Torchère du gaz de schiste en Californie © David McNew/Getty Images/AFP

7,9 millions d’Américains vivent dans les zones à risque sismique induit par les activités humaines, dont la fracturation hydraulique. Cette technique controversée consiste à fissurer le sous-sol par l’injection d’un liquide, ce qui permet d’en extraire le pétrole et le gaz. L’étude, réalisée par des scientifiques du MIT et publiée sur le site de  l’Institut américain de géophysique (USGS), révèle que l’activité humaine augmente le taux de sismicité des terrains dont elle fait usage. Cela menace  les populations vivant à proximité et leurs habitations. Ce phénomène de sismicité induite touche plus particulièrement certaines régions américaines, comme le Texas ou le Colorado.

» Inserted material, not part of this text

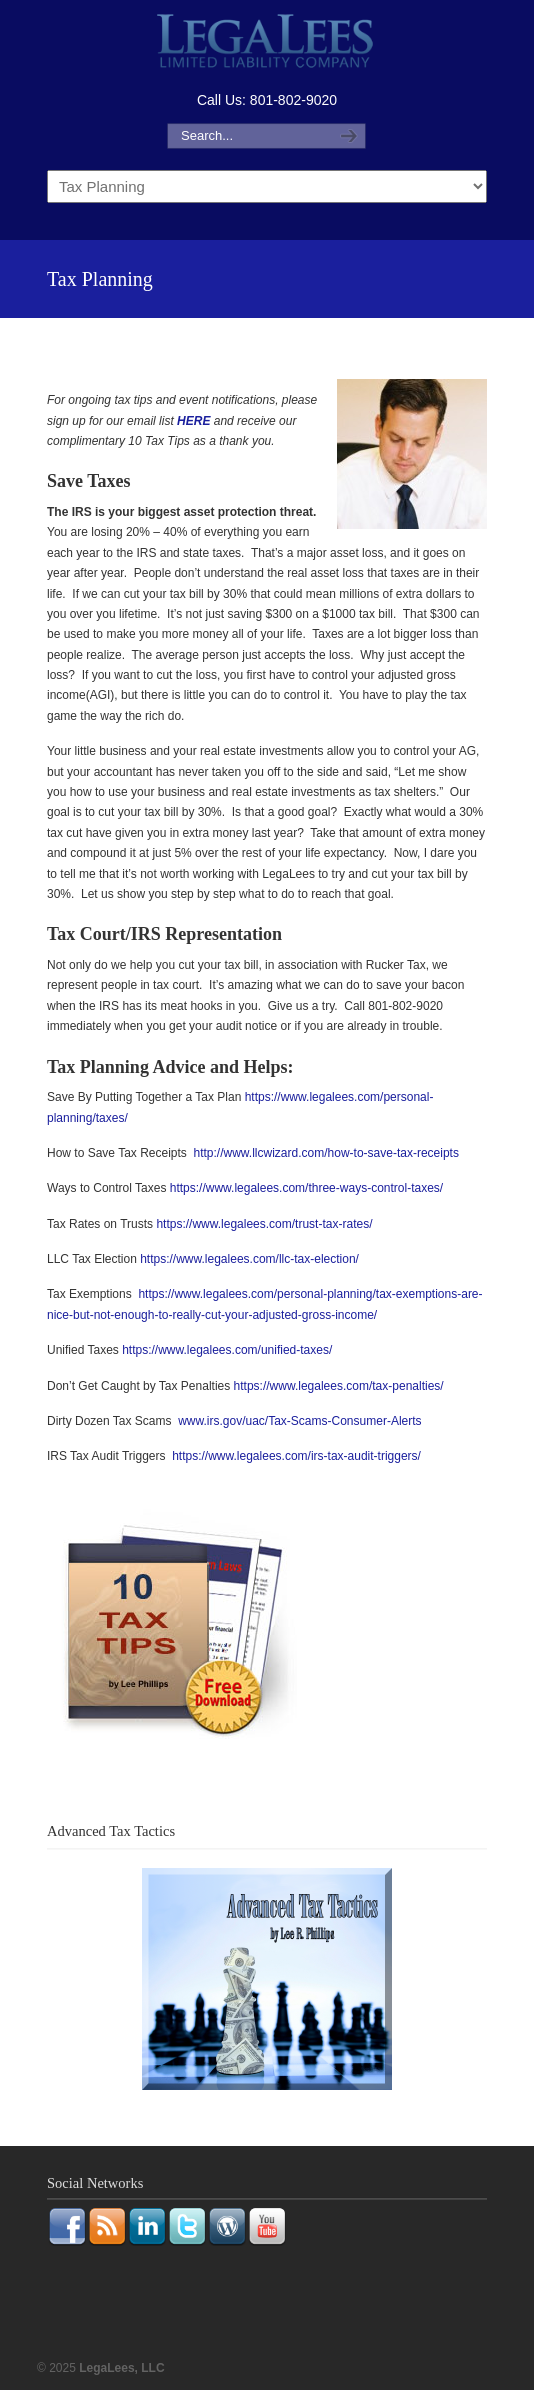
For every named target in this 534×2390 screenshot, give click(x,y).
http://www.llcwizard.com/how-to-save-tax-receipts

Les chercheurs ont comparé l’aléa sismique en se basant sur plusieurs fichiers recensant les intervalles de temps entre les tremblements de terre entre 1980 et 2015 aux Etats-Unis. « Nous avons repéré les zones de sismicité induite aux augmentations brutales des tremblements de terre à proximité des sites d’extraction », expliquent les scientifiques. Une croissance de l’aléa sismique qui les inquiète : «  les décideurs politiques doivent prendre en compte ces résultats dans la planification de stratégies de réduction du risque ».